Yes I’m an IT Developer. The main problems with learning that I have tend to be around software technologies and methodologies. I seem to lose hours and hours trying to find online tutorials only to then be unable to make head nor tail of them, I try looking through code samples… it’s like I’m “shooting blank” hoping to eventually hit something.
In summary, no, I don’t think the problem relates to not being able to understand users.
I’m not tremendously technical myself, but let me try and understand the problem. You are instructed to learn a new technology, but you have a hard time conceptualizing what the technology is intended to achieve.
I don’t mean to be simplistic, but do you have any colleagues? People with different strengths and weaknesses, that you could discuss the new thechnology with, and get their take on what the new technology is “for” (and maybe what its “good for” which possibly is something else).
If you don’t, instead of trying to find tutorials, why not try to find articles, or forum posts, where people talk about the technology in terms of what it can and can’t do?
I feel I do this, and yes I do consult colleagues, but I still struggle. I just seem to be utterly hopeless and being able to differentiate between the important, relevant stuff and the useless stuff. On a lot of new things I spend my time learning, I often later come to realise that I wasted hours and hours on irrelevant components (ie, the car engine analogy in my OP). I am hoping that I can get some tips or mental tricks I can employ to be able to quickly figure out what I should focus on when some new piece of technology comes my way that I am expected to be able to learn.
When it comes to the technical stuff, computers, electronics, software, spacecraft, whatever, my approach is find the the immediate detail, instruction, procedure, document (insert appropriate knowledge data here) needed to accomplish the immediate task at hand. You’re not trying to become a rocket scientist all in one day. Search the online manual, Google, ask a colleague, etc. for that one specific item needed to accomplish the next step. It’s slow going sometimes, but eventually after awhile it starts to fall into place and make more sense in the “big picture” way. Keep at it long enough and maybe you will even become an “expert.”

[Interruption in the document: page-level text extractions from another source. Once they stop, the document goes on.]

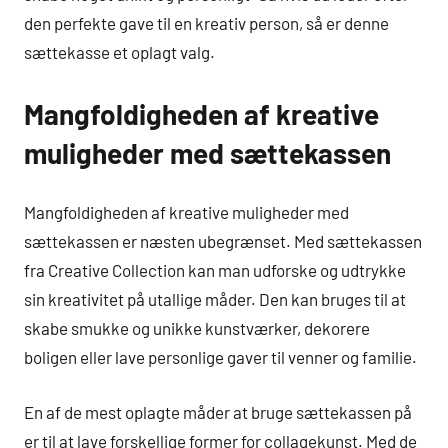
den perfekte gave til en kreativ person, så er denne
sættekasse et oplagt valg.
Mangfoldigheden af kreative
muligheder med sættekassen
Mangfoldigheden af kreative muligheder med
sættekassen er næsten ubegrænset. Med sættekassen
fra Creative Collection kan man udforske og udtrykke
sin kreativitet på utallige måder. Den kan bruges til at
skabe smukke og unikke kunstværker, dekorere
boligen eller lave personlige gaver til venner og familie.
En af de mest oplagte måder at bruge sættekassen på
er til at lave forskellige former for collagekunst. Med de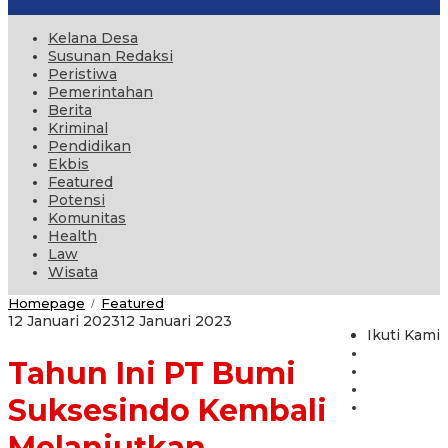
Kelana Desa
Susunan Redaksi
Peristiwa
Pemerintahan
Berita
Kriminal
Pendidikan
Ekbis
Featured
Potensi
Komunitas
Health
Law
Wisata
Tahun
Homepage
Featured
/
Ini
oleh
12 Januari 2023
12 Januari 2023
PT
Ikuti Kami
administrator
Bumi
Tahun Ini PT Bumi
Suksesindo
Kembali
Melanjutkan
Suksesindo Kembali
Program
Warung
Melanjutkan
Wisata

Piece it together bit-by-bit while you are actually doing it. Experience is the best teacher.
I’m a person who has a BA in journalism, who went right in to being pretty damn good at HTML, to being placed in the position of a programmer and DBA over the past 10 years.
My learning…it sucks. I CANNOT read an article or a book or even a tutorial and even begin to comprehend what I am supposed to be doing. But yet here I am - pretty proficient at ASP/VB, ASP.NET | Open-source web framework for .NET, Javascript, SQL, etc (I don’t quite get Linq or Ajax yet, but I still use them).
My one saving graces, the things that got me here are:
What Hello Again said about colleagues. My business partner can and does learn from books and articles. He learns it, he writes some stuff, I cut-and-paste his code in to what I need, Google some stuff and viola! Working application! Eventually by the end of the project, I am doing pretty well.
What Nadir said. Git-er-done. Find a code sample of something similar to your task, use the code sample, manipulate the code sample, and by the end you’ve both finished a task and learned something. Experience is indeed the best teacher.
Know when to ask for help. If you know someone else who is better at SQL than you are, for example, write out the framework of what you need them to do and see if they can execute it. Don’t spend 5 hours on something someone else can do better in 5 minutes. Once it’s done - then you read what they did, to learn. Now you have a sample to use later, too.
Now, having come at it with these approaches I still can’t tell you exactly how it all works, but my code is pretty tight and my apps are robust. I don’t think I could have done any of this on my own. With me, it took a good partner and the ability to ask for help.